Play a nice working playlist, open the windows, maybe even bring in some cookies. Make everyone feel good about being productive, and don’t feel guilty about joining in. Circulate now and then to applaud the great work happening and answer questions.
#3 Clean it Up Bit-by-Bit
There’s nothing like trying to grade fifty projects in a row to let you know it is totally impossible to grade fifty projects in a row. Same with writing grade comments. As things wrap up, try to alternate the types of work you are doing.
Rather than plowing through all your grading and then spending two dusty days cleaning and reorganizing your classroom, change it up. Grade five assessments, then take photos of all your favorite displays (to inspire you next year!) and carefully put them away in folders and bins. Finalize one class’s worth of grades, then tackle that bookshelf where you’ve been shoving stray papers and water bottles for the last six months. Keep a notebook handy where you can jot ideas for your classroom space next year as you disassemble this year’s.
#4 Choose a Creative Exam and have Students Present on the Last Day
Oh how I love to use the day when most students are staring at reams of multiple choice questions to have my students present creative final projects. I make sure my project requires them to think carefully back through all the units of the term, and then I work with them on it for the last week of school and applaud the results on the final day.

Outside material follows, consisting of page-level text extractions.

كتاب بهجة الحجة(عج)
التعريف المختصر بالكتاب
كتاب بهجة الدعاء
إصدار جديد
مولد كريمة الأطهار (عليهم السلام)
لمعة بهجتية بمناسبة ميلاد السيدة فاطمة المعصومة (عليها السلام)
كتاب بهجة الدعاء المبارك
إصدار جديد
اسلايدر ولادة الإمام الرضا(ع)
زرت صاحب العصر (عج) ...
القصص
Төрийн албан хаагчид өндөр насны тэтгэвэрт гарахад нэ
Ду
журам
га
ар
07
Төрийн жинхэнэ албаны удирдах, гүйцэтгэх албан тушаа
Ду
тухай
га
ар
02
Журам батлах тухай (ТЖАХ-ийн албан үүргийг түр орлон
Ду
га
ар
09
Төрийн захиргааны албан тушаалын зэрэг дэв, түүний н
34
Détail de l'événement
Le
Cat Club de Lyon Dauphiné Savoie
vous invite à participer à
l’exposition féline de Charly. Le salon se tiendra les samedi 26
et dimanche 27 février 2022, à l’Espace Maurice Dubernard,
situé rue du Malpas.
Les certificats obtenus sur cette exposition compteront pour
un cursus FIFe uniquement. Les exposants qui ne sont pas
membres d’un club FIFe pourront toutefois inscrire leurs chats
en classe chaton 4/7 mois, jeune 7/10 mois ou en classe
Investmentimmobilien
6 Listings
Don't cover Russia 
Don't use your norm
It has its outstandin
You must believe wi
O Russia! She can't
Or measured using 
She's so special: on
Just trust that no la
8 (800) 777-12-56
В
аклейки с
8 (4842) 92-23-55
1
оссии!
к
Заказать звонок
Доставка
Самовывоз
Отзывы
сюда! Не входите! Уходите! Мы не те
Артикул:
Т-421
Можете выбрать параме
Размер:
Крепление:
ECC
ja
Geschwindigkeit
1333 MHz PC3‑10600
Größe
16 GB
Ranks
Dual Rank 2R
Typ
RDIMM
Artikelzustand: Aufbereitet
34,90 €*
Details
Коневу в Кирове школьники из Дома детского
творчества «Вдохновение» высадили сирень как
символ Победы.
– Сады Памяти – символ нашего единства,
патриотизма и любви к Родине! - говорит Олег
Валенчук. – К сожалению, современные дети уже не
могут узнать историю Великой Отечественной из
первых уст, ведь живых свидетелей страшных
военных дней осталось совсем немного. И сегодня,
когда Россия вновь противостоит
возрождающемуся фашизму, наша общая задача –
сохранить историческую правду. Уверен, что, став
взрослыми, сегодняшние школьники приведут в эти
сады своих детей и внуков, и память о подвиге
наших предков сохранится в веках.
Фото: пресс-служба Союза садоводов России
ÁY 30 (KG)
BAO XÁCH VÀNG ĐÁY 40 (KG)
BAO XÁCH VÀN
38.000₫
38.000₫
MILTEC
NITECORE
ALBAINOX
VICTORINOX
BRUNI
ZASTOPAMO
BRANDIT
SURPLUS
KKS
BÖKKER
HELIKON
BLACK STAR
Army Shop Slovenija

Not only does it help keep us going strong in class until the end, but it feels far more reflective of final assessments in college. I never took a final exam in any of my college humanities classes. Papers and projects were the name of the game. If you’re looking for creative final exam inspiration, check out this post I wrote last year or this article I put together for We Are Teachers.
#5 Finish with Positivity
OK, so I have to admit my brother used to call me “Pollyanna.” I made it to all-American status on my college tennis team with a smiley face drawn on my racquet in stencil ink. I look for the bright side when possible, but I’ve seen plenty of rough moments too. At the end of the year, I believe it will really change the way you head into summer if you can try to leave things in a positive place.
Unsurprisingly, I have a few ideas on how to make that happen (I can see you chortling over there)…
Choose a creative activity for the last few weeks of school, whatever it is. No matter how much test prep you’ve had to accomplish in the spring, you’re past it now and it’s time to teach something you LOVE.
Plan a way to say goodbye to your students that is meaningful to you. Write them a short letter about what you enjoyed about being their teacher, go out on campus to take a class picture somewhere beautiful so you can remember them, or take twenty minutes one day in class to put together a top ten moments of the year with them so you can all remember what mattered to you most about your time together.
Share something great you’ve done with one of your administrators. Invite your department chair to see your students present some creative work they’ve done, or send photos of a cool project or event you had with your students to your principal. Be proactive in letting these folks know you are doing your very best. Post something to your social media with the hashtag #greatkidsgreatschools and help change the public dialogue about our schools.
Spend twenty minutes writing down your takeaways from the year – what worked really well? What was tough? What needs attention over the summer? Let that lead into twenty minutes of writing down two or three goals for what you could accomplish over the summer. Before you switch off teacher mode, identify some meaningful things you could fit into your summer somewhere (revamp one unit? Learn about genius hour? Start listening to a teacher podcast? Shop for more outside reading books at used book stores?) so a general feeling that you “should” be working more isn’t hanging over your entire summer.